- Born: 26 August 1949 Lancashire, England
- Died: 28 January 2013 (aged 63)
- Education: University of Swansea University of Oxford
- Scientific career
- Fields: Geoscience
- Workplaces: University of Liverpool

= Trevor Elliott (geoscientist) =

British geoscientist

Trevor Elliott (26 August 1949 – 28 January 2013) was a British geoscientist, professor, and winner of the Bigsby Medal.

==Early life and career==
Elliott was born in Lancashire. He received his BSc in Geology from the University College of Swansea in 1970, and his DPhil from the University of Oxford in 1974. He was a Royal Society postdoctoral fellow at the University of Leiden, and also carried out postdoctoral studies at the University of Reading.
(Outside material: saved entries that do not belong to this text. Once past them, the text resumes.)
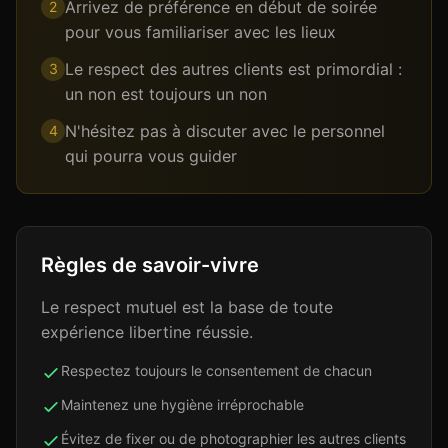
Arrivez de préférence en début de soirée
2
pour vous familiariser avec les lieux
Le respect des autres clients est primordial :
3
un non est toujours un non
N'hésitez pas à discuter avec le personnel
4
qui pourra vous guider
Règles de savoir-vivre
Le respect mutuel est la base de toute
expérience libertine réussie.
Respectez toujours le consentement de chacun
Maintenez une hygiène irréprochable
Évitez de fixer ou de photographier les autres clients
In 1976 he became Lecturer in Sedimentology at the University College of Swansea, and in 1984 he was appointed George Herdman Professor of Geology at the University of Liverpool, where he remained for more than twenty years.

He was a visiting professor at both Iowa State University (on a Fulbright Scholarship), and Massachusetts Institute of Technology, and Distinguished Lecturer of the American Association of Petroleum Geologists.

In 1989 he was awarded the Bigsby Medal by the Geological Society of London.

==Personal life==
He was married to Marianne Elliott, director of Liverpool University's Institute of Irish Studies.